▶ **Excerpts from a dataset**
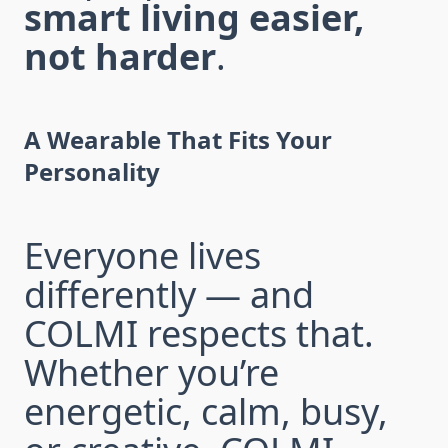
smart living easier,
not harder
.
A Wearable That Fits Your
Personality
Everyone lives
differently — and
COLMI respects that.
Whether you’re
energetic, calm, busy,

▶ **AIM OF THE EXERCISE**
Retype the records above exactly, pictures omitted.

▶ **COMPLETED EXERCISE**
smart living easier,
not harder
.
A Wearable That Fits Your
Personality
Everyone lives
differently — and
COLMI respects that.
Whether you’re
energetic, calm, busy,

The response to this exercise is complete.